### Prompt
Pull out all lines from the listing below in which the word "今期経常益" appears.

---------- Listed entries ----------

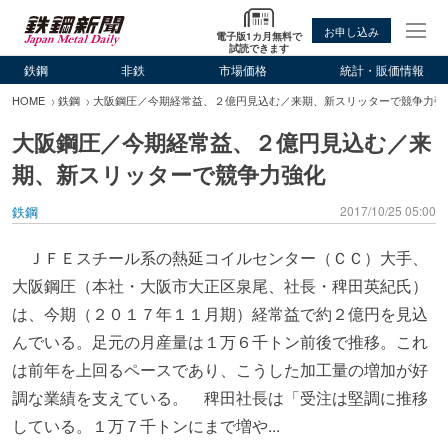
お申し込み
電子版1カ月無料で
試読できます
鉄鋼
非鉄
市場価格
統計・販価情報
HOME
鉄鋼
大阪鋼圧／今期経常益、２億円見込む／来期、新スリッターで競争力強
大阪鋼圧／今期経常益、２億円見込む／来
期、新スリッターで競争力強化
鉄鋼
2017/10/25 05:00
ＪＦＥスチール系の熱延コイルセンター（ＣＣ）大手、
大阪鋼圧（本社・大阪市大正区泉尾、社長・稗田英紀氏）
は、今期（２０１７年１１月期）経常益で約２億円を見込
んでいる。足元の月産量は１万６千トン前後で推移。これ
は前年を上回るペースであり、こうした加工量の増加が好
調な業績を支えている。 稗田社長は「受注は堅調に推移
している。１万７千トンにまで増や...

----------

### Expected output
大阪鋼圧／今期経常益、２億円見込む／来期、新スリッターで競争力強
大阪鋼圧／今期経常益、２億円見込む／来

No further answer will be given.